Every time you make a connection with another person, your network grows a little larger. That’s why it’s a smart strategy to attend networking events in your field -- business, medicine, academia, media, library science, etc. -- and seek out people in your industry. But many of us might be neglecting a vital part of our professional lives: our coworkers.

It’s easy to see why most people wouldn’t network at the office -- the belief that networking is only good for new opportunities, as in, finding another job. You can’t find that at your current job. Many people are also held back by a dirty feeling they get when networking, according to a 2014 Administrative Science Quarterly study.

According to the study’s author, Tiziana Casciaro, that feeling can be overcome.

“When people start to see networking as being about more than just themselves, such as an opportunity to develop the networker's knowledge of their industry,”Casciaro says.

They also must believe they have something to offer the other person, even if they’re just starting out in their careers.

As it turns out, getting to know your co-workers better accomplishes both of these goals.

Expand your network — Although it may feel like it, you do not work in a vacuum. The people in your office have their own interests, work histories, and of course, networks. Taking the time to know your co-workers, especially those in other departments, opens up new possibilities. Someone you’d like to meet with may know the person who works three desks over. Making that connection can be a shortcut to a productive meeting.

You have to take the longview as well: just because a connection may not seem helpful at the moment, you never know what will happen when you are at your next job, or the one after that. A deep network can be a boon in many situations.

Increase your value — While your job may be one small part of the operation, networking with people from across your company gives you a 360-degree view of the business. With that understanding may come an appreciation for your work and insights into how to collaborate better. You’ll also have people to call on when you need help, and vice versa. This will boost your credibility and reputation within your organization, which could prime you for internal opportunities such as a new position or promotion.

Hopefully, this incentivizes you to speak with people in the elevator or at the water cooler, or sit down at a table with people you don’t yet know.

You never know what opportunities will shake out. At the least, maybe you’ll make a new friend.
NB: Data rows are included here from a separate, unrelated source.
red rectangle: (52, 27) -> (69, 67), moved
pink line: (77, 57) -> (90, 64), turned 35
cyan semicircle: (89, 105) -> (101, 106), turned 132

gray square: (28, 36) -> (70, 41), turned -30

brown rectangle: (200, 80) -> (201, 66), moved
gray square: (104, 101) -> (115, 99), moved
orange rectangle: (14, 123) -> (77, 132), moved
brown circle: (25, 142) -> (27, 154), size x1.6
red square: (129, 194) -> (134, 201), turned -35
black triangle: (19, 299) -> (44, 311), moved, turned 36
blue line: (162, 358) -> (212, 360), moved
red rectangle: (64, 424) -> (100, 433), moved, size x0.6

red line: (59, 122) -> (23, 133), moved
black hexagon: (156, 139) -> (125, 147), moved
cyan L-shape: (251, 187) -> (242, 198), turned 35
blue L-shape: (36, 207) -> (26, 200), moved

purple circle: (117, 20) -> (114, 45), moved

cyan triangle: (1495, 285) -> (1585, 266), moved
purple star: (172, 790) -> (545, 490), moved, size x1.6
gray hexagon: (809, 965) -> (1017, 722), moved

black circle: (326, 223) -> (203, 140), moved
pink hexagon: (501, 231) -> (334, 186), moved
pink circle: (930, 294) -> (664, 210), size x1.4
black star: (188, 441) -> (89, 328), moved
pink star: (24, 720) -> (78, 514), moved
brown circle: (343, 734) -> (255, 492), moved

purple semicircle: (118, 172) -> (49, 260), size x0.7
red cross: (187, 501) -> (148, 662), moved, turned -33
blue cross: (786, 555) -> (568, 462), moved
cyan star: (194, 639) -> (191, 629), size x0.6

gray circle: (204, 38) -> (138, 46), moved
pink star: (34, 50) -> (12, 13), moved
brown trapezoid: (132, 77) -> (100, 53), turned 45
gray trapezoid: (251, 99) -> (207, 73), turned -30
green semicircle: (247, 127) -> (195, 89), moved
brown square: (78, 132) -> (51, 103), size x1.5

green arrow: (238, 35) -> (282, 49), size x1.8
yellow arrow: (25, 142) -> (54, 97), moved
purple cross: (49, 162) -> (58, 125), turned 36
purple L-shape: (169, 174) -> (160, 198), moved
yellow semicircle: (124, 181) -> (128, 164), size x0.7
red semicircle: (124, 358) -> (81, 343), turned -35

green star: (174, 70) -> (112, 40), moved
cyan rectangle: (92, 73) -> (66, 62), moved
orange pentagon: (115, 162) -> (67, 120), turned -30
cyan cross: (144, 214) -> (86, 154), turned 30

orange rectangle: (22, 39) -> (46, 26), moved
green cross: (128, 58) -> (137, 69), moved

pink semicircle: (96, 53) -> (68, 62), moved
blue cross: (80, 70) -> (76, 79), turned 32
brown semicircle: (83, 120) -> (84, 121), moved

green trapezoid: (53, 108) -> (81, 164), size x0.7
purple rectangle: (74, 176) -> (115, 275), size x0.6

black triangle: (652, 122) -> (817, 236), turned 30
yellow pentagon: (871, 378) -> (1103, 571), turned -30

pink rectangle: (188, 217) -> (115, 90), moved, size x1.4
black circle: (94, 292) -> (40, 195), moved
"The Contaminating Effects of Building Instrumental Ties: How Networking Can Make Us Feel Dirty," Abstract: In this paper, we examine the consequences of social networking for an individual’s morality, arguing that the content and approach of networking have different implications for how a person feels during the development and maintenance of social ties. We focus in particular on professional-instrumental networking: the purposeful creation of social ties in support of task and professional goals. Unlike personal networking in pursuit of emotional support or friendship, and unlike social ties that emerge spontaneously, instrumental networking in pursuit of professional goals can impinge on an individual’s moral purity—a psychological state that results from viewing the self as clean from a moral standpoint—and thus make an individual feel dirty. We theorize that such feelings of dirtiness decrease the frequency of instrumental networking and, as a result, work performance. We conducted four studies using both field and laboratory data from different populations to investigate the psychological consequences of networking behaviors. Two experiments provide support for a causal relationship between instrumental networking for professional goals, feeling dirty, and need for cleansing. A survey study of lawyers in a large North American business law firm offers correlational evidence that professionals who experience feelings of dirtiness from instrumental networking, relative to those who do not, tend to engage in it less frequently and have lower job performance. With regard to sources of variability in dirtiness from instrumental networking for professional goals, we document that when those who engage in such networking have high versus low power, they experience fewer feelings of dirtiness. An additional experimental study constructively replicates this finding.